La terapia comportamentale non agisce sui sintomi in sé, ma sull’ambiente del bambino. Insegna ai genitori a rafforzare i comportamenti positivi, a gestire quelli negativi senza punizioni eccessive e a introdurre strumenti pratici, come calendari visivi o routine strutturate. L'obiettivo è costruire abitudini compatibili con il funzionamento del cervello del bambino.
I farmaci, al contrario, riducono temporaneamente sintomi come l’iperattività e la scarsa attenzione, ma non offrono strumenti duraturi. "Per i bambini sopra i sei anni", sottolinea Bannett, "la combinazione di entrambe le terapie è la scelta più efficace, perché i farmaci alleviano i sintomi e la terapia comportamentale fornisce competenze che restano nel tempo".

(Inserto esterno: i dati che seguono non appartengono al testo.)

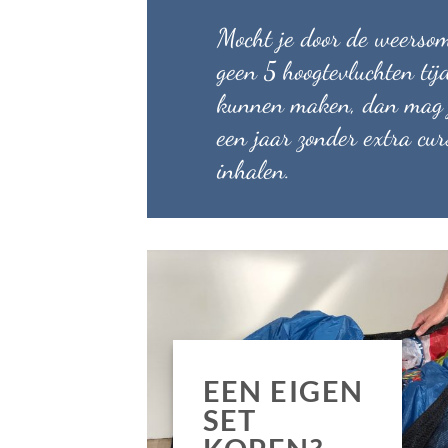
Mocht je door de weerso
geen 5 hoogtevluchten tij
kunnen maken, dan mag j
een jaar zonder extra cu
inhalen.
EEN EIGEN
SET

Uno dei motivi principali della discrepanza tra i trattamenti consigliati e quelli effettivamente somministrati sembra infatti risiedere proprio nella difficoltà di accesso alla terapia comportamentale. In molte zone (e l'Italia rientra perfettamente in queato quadro) mancano professionisti formati, in altre i costi non sono coperti dalle assicurazioni. "Molti medici ci dicono: non abbiamo dove indirizzare le famiglie, quindi prescrivere un farmaco sembra l’unica opzione", racconta Bannett. Per colmare questa lacuna, gli esperti suggeriscono di diffondere risorse online gratuite o a basso costo, che possano aiutare i genitori a mettere in pratica i principi della terapia comportamentale anche senza un percorso specialistico immediato.